*** The records ***

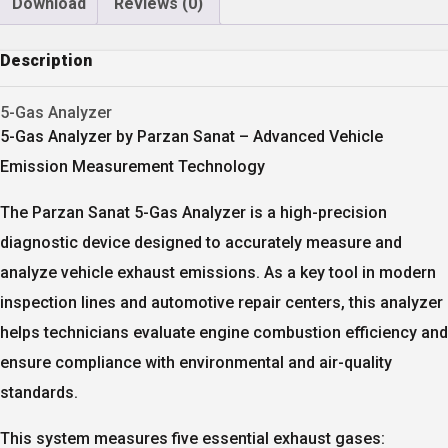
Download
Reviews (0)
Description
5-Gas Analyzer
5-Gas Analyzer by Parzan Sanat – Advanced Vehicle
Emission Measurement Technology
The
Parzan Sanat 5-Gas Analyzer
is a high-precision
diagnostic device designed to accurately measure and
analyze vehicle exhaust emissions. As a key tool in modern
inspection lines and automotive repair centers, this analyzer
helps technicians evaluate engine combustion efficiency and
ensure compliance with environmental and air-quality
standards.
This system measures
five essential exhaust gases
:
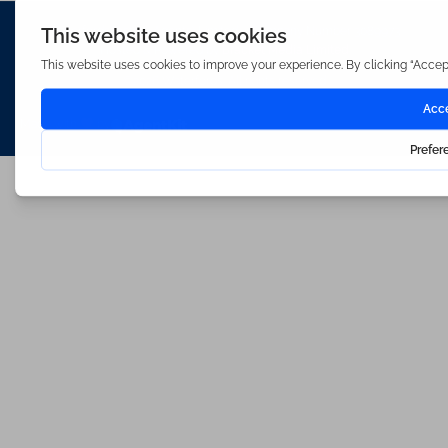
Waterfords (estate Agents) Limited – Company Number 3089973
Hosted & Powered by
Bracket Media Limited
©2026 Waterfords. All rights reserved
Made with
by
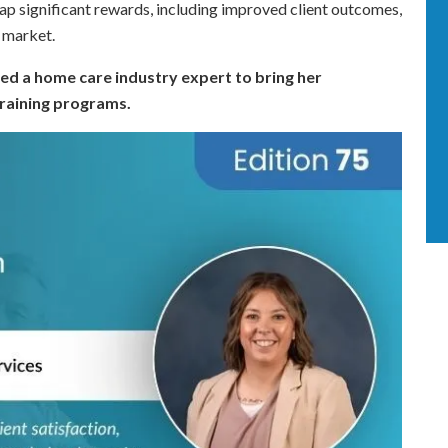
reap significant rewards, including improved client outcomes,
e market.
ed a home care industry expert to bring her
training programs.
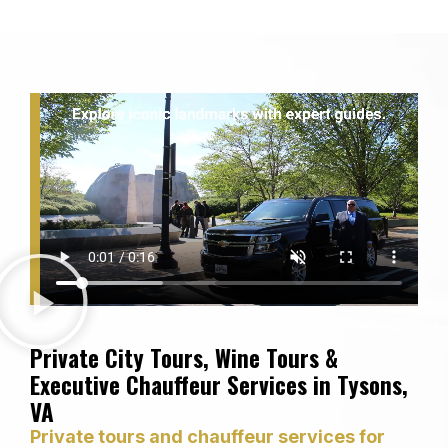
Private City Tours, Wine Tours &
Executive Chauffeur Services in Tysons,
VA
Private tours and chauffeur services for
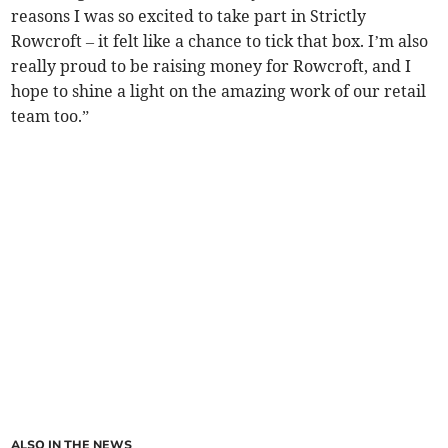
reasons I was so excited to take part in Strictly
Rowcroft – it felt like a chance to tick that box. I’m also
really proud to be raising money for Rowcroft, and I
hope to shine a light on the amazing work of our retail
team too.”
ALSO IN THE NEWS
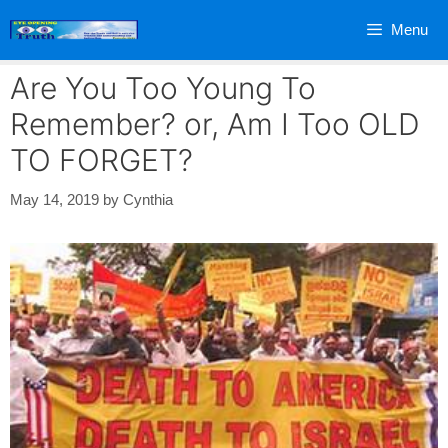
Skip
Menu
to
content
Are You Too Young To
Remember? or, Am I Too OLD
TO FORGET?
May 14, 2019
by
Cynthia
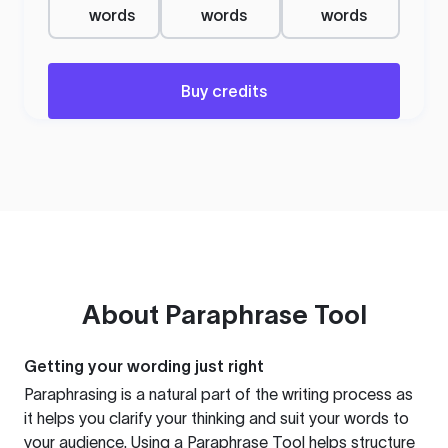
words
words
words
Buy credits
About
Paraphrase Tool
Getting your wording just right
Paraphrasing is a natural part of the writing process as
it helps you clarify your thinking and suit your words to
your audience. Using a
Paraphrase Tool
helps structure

*** End of The records ***
*** The records ***

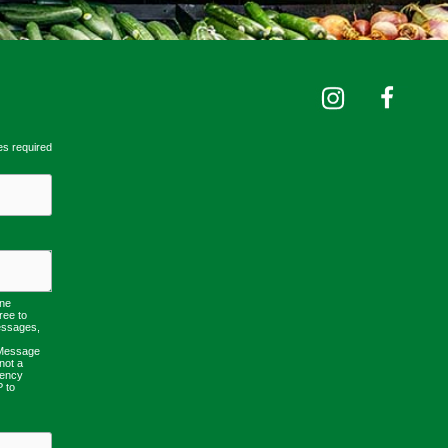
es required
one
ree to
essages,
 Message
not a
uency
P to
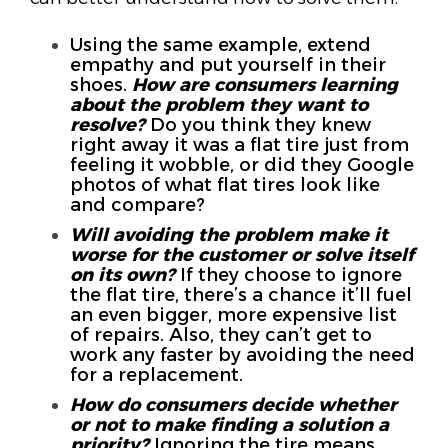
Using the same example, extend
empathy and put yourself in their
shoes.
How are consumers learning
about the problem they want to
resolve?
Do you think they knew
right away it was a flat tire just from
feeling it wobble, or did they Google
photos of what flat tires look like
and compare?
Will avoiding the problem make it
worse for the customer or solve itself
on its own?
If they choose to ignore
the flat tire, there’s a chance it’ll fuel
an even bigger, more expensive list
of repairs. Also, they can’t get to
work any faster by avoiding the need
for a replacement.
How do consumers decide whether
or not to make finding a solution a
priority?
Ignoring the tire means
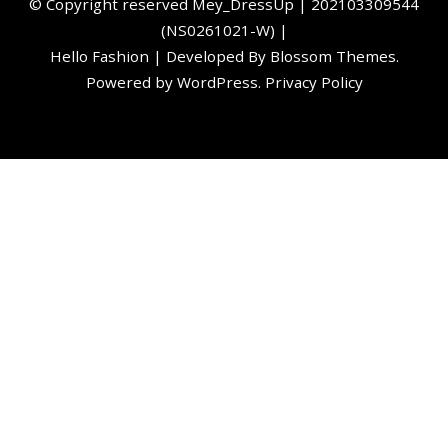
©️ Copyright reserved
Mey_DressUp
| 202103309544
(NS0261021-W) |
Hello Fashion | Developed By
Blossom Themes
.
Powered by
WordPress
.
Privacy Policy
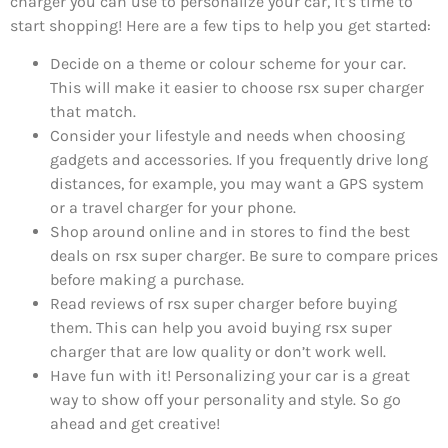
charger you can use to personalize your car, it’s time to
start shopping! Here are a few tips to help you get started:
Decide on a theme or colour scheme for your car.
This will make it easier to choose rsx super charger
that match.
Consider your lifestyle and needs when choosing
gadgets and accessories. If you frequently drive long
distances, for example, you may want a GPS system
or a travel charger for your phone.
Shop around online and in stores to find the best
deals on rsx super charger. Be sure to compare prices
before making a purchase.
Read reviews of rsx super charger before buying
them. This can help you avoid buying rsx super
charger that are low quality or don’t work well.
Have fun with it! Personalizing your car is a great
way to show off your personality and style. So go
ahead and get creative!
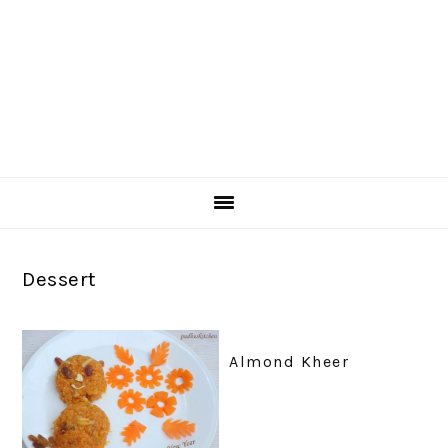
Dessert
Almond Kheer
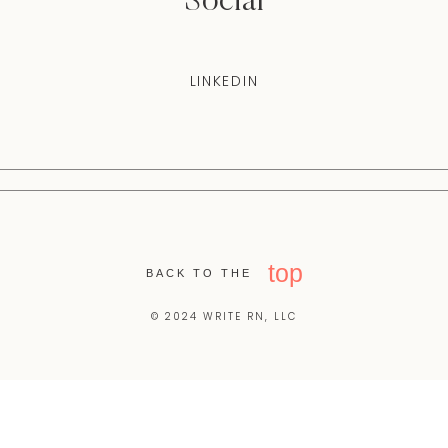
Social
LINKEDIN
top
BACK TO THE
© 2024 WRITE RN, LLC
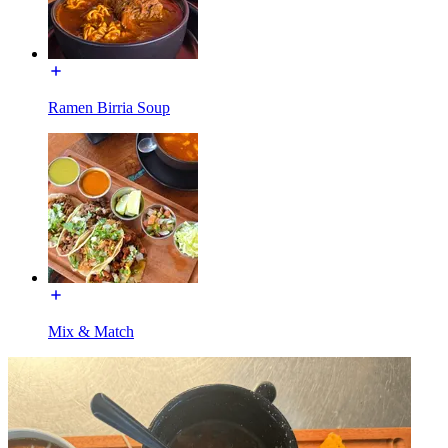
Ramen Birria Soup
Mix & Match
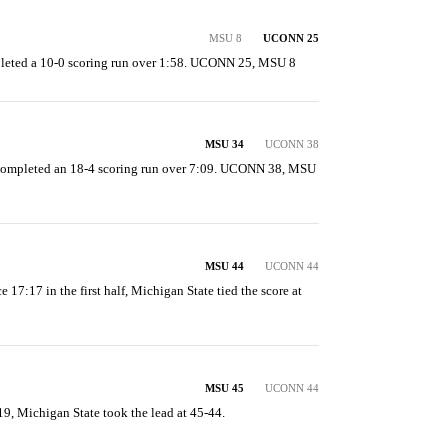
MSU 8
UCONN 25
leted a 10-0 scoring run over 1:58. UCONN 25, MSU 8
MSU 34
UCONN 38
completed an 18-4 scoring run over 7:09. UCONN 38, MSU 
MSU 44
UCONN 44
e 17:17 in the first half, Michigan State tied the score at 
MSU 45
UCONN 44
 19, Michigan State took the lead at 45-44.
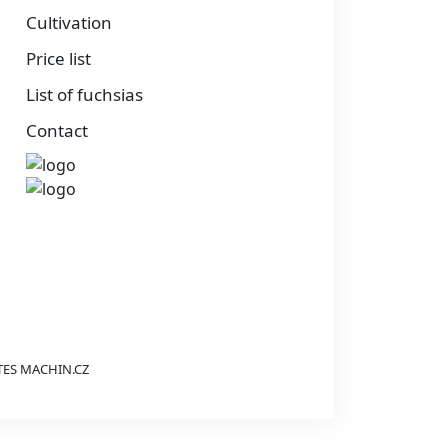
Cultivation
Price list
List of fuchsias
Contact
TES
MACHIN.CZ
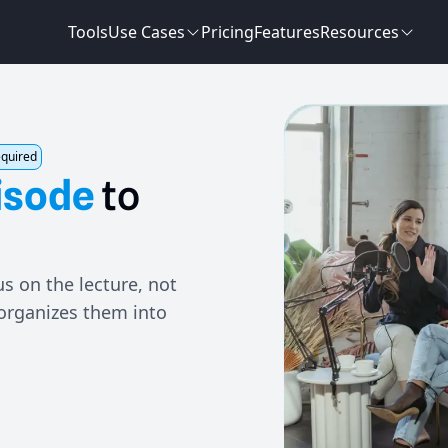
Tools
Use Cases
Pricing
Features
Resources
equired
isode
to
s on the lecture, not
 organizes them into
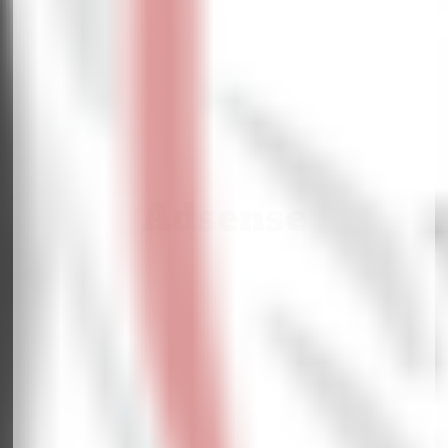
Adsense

*** End of The records ***

## Problem requirements
Within the data above, how many lines include "chance"? The number alone is the answer.

## Response below
2